The method of using iostat to check the IO performance of linux hard disk 07/02 Update SLTechnology News&Howtos

The method of using iostat to check the IO performance of linux hard disk

2025-07-02 Update From: SLTechnology News&Howtos shulou NAV: SLTechnology News&Howtos > Servers >

Shulou(Shulou.com)06/02 Report--

This article mainly explains the method of using iostat to view the IO performance of linux hard disk, the content is clear, interested friends can learn, I believe it will be helpful after reading.

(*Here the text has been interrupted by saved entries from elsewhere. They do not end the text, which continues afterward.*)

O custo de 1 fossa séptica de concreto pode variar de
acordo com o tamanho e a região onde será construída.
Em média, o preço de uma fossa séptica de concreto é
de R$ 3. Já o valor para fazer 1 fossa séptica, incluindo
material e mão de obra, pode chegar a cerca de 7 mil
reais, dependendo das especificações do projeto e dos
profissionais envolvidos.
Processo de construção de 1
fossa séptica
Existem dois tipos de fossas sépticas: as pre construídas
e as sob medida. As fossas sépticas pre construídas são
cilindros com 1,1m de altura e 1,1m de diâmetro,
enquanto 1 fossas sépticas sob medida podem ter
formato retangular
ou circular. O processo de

TOP observation: the percentage of CPU time occupied by IO waiting, when the IO pressure is higher than 30%, followed by using iostat-x 1 10

[root@controller] # iostat-d-k 1 10Device: tps kB_read/s kB_wrtn/s kB_read kB_wrtnsda 19.00 0.00 112.00 0 112sda1 0.00 0.00 0.00 0sda2 0.00 0.00 0sda3 0.00 0.00 0sda4 0.00 0.00 0.00 0 0sda5 3.00 0.00 16.00 0 16sda6 0.00 0.00 0.00 0 0sda7 16.00 0.00 96.00 0 96

Tps: the number of transmissions per second of the device. One transfer means "one Ipaco request".

KB_read/s: amount of data read from the device per second kB_wrtn/s: amount of data written to the device per second kB_read: total amount of data read kB_wrtn: total amount of data written

Use-x for more information

View device usage (% util), response time (await)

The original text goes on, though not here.